> THE DATA:

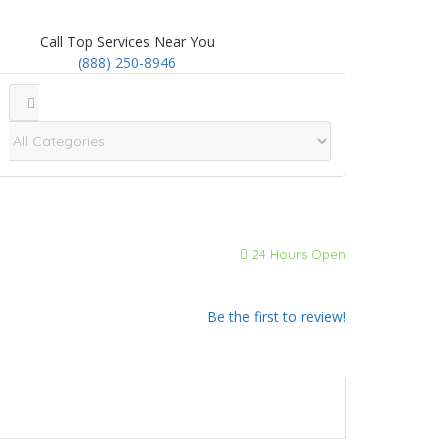
Call Top Services Near You
(888) 250-8946
24 Hours Open
Be the first to review!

> WHAT THE EXERCISE ASKS:
Please repeat everything in the data above except the pictures, exactly as it reads.

> EXERCISE ANSWER:
Call Top Services Near You
(888) 250-8946
24 Hours Open
Be the first to review!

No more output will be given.